The Thin Line between Appalling Ignorance and The Onion

No one is entirely sure if it began as a joke, but someone tweeted ahead of the New Year about how “cool” it was that the United States would be celebrating its 2014th birthday.

Huffington Post published a very brief post that included the tweet with no editorial comment. A slew of people then posted comments on the post. Some were clearly having fun with it, but a very large number, if not the majority, seemed to accept the idea that the number of the calendar year also indicates the age of the nation.

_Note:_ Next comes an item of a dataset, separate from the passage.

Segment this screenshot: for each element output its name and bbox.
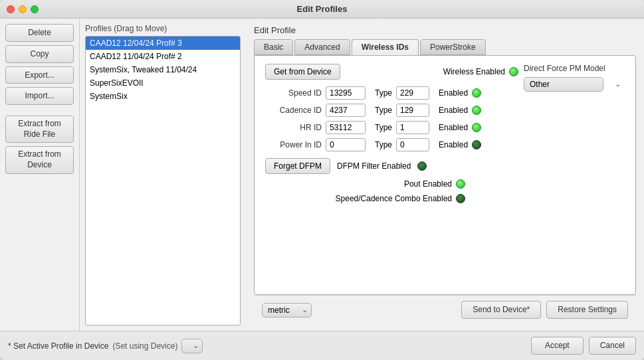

As if to demonstrate that idiocy, and not just ingenious inventions or groundbreaking discoveries, can occur simultaneously but in complete isolation from each other, another person tweeted about how “cool” it was the Earth was now 2014 years old, and a chorus of commenters chimed in to agree that it was, indeed, very “cool.”

Taking all of this together, I can’t help but think that we may have finally, if arbitrarily, taken the concept of American exceptionalism to its end point: if the nation and the planet had the same date of origin, then nothing else in history, human or otherwise—nothing else measurable in time—would matter beyond the history of the nation. The creator would be not just anthropomorphic–and creation, anthropocentric–but the creator would be a Patriot with a capital P.

One would be left to wonder if the dinosaurs fought alongside Washington or with the British and Hessians.